As I’ll tell the conference attendees,

“Equally incredible is the change at the Port of Hamburg, Germany’s biggest port, which must juggle 9 million containers and 12,000 vessels a year, not to mention a huge number of trucks and trains. You can imagine the potential for snarls and accidents. Since installing HANA, all of these components, including the drivers and other operators, are linked in real time.  Average waiting time for each truckload has been cut 5 minutes,  and there are 5,000 fewer truck hours daily. The coordination has gotten so precise that, if a trucker will be held up by a bridge opening, the nearby coffee shop will send a discount coupon to his iPad.”

I’ll conclude by mentioning a couple of the long-term components of an IoT strategy, such as redesigning products so that they can be controlled by apps and/or feedback constant information on their status, and considering whether to market products instead as services, where the customer only pays for the products when they’re actually being used, and creating optional data services that customers may choose to buy because they’ll allow the customer to optimize operating efficiency.

But the latter are the long-term challenges and benefits.  For now, I’ll tell the audience that the important thing is to begin now investing in the analytical tools and sensors that will help them boost efficiency.

Hope you can be there!


Oh yeah. Why get started on your IoT strategy now, rather than wait a few more years? Last year, former Cisco Chairman John Chambers said that 40% of the companies attending a recent seminar wouldn’t survive in a “meaningful way” within 10 years if they don’t begin now to embrace the IoT. Sobering, huh?

My speech on how the Internet of Things will aid Predictive Analytics

I spoke yesterday at the Predictive Analytics Manufacturing conference in Chicago, about a theme I first raised in the O’Reilly SOLID blog, about how the Internet of Things could bring about an “era of precision manufacturing.”

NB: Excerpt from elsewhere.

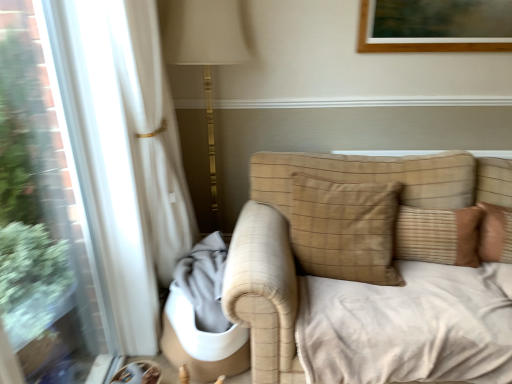 The width and height of the screenshot is (512, 384). I want to click on beige textured pillow at center, placed as the 1th pillow when sorted from left to right, so click(345, 229).

Describe the element at coordinates (345, 229) in the screenshot. I see `beige textured pillow at center, placed as the 1th pillow when sorted from left to right` at that location.

Describe the element at coordinates (438, 235) in the screenshot. I see `brown textured pillow at center, which is the 1th pillow from right to left` at that location.

This screenshot has height=384, width=512. Identify the location of brown textured pillow at center, which is the 1th pillow from right to left. (438, 235).

Find the location of a particular element. The height and width of the screenshot is (384, 512). beige textured pillow at center, placed as the 1th pillow when sorted from left to right is located at coordinates (345, 229).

I argued that, as powerful as Predictive Analytics tools have been in analyzing manufacturing data and improving forecasting, their effectiveness has been artificially restricted because, for example, we can’t “see” inside production machinery to detect early signs of metal fatigue in time to avoid a costly breakdown, nor can we tell whether EVERY product on an assembly line will function when customers use them.

By contrast, I argued that the IoT will give us all this information, and, most important, allow everyone (from your supply chain and distribution network to EVERYONE in your company) to share this data on a real-time basis.  I warned that it will be management issues (those pesky IoT Essential Truths again!), such as whether to allow this sharing to take place, and whether to end departmental silos, that will be the biggest potential barrier to full IoT implementation.